The legislation would target sites like Facebook, YouTube and Twitter in particular, all three of which have come under fire in recent years for not taking a more vigilant stance in ensuring that unsuitable content did not appear on their platforms.
The finer details of the law have not been explained, but European Union security commissioner Julian King has stated that it would mandate that companies would have to remove any extremist content from their website within an hour of receiving a notice.
King went on to add that the current approach adopted by the EU is not reaping any dividends, with extremist content still said to be a major issue that’s effecting the region.
He also added that Europeans “cannot afford to relax or become complacent.”
Precisely how companies like Facebook would react to such a law remains to be seen, but seeing as how they often adopt their own strategies and policies when it comes to enforcing content, there could potentially be a bit of push back.

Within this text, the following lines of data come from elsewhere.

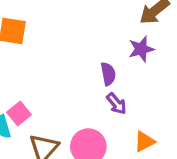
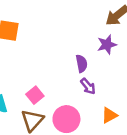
pink square: (19, 113) -> (35, 95), moved

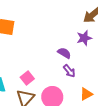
purple semicircle: (82, 64) -> (64, 53), turned -48

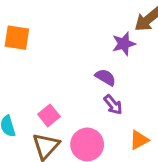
purple star: (84, 38) -> (124, 44), moved

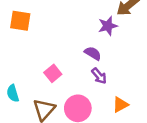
pink square: (49, 115) -> (53, 73), moved

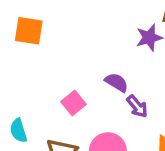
purple semicircle: (93, 53) -> (117, 82), moved

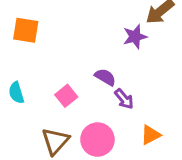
cyan semicircle: (18, 131) -> (16, 93), moved

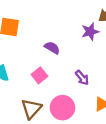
purple semicircle: (105, 77) -> (52, 48), moved

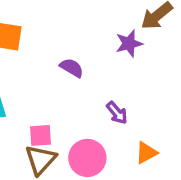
pink square: (39, 75) -> (41, 135), moved, turned 35

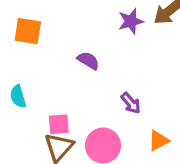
purple star: (129, 43) -> (131, 21), moved

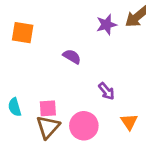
cyan semicircle: (18, 96) -> (15, 107), moved
orange triangle: (159, 141) -> (129, 122), turned -36

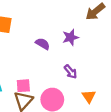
purple star: (106, 25) -> (71, 37), moved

How the European Union responds in kind would also be interesting to see play out, especially as the EU has had no qualms with holding big tech company’s proverbial feet to the fire, as was the case recently with Google’s sizeable fine.
We’ll have to wait until next month to see whether the draft law has any legs, with the legislation scheduled for publishing in September.
There’s still a lengthy process from there though, with each of the EU member nations still required to debate and vote on whether the law should take effect.
With several major websites taking a more assertive approach to divisive and extremist content in recent months, perhaps this new law will be the push they need to take a definitive stance… in the European Union at least.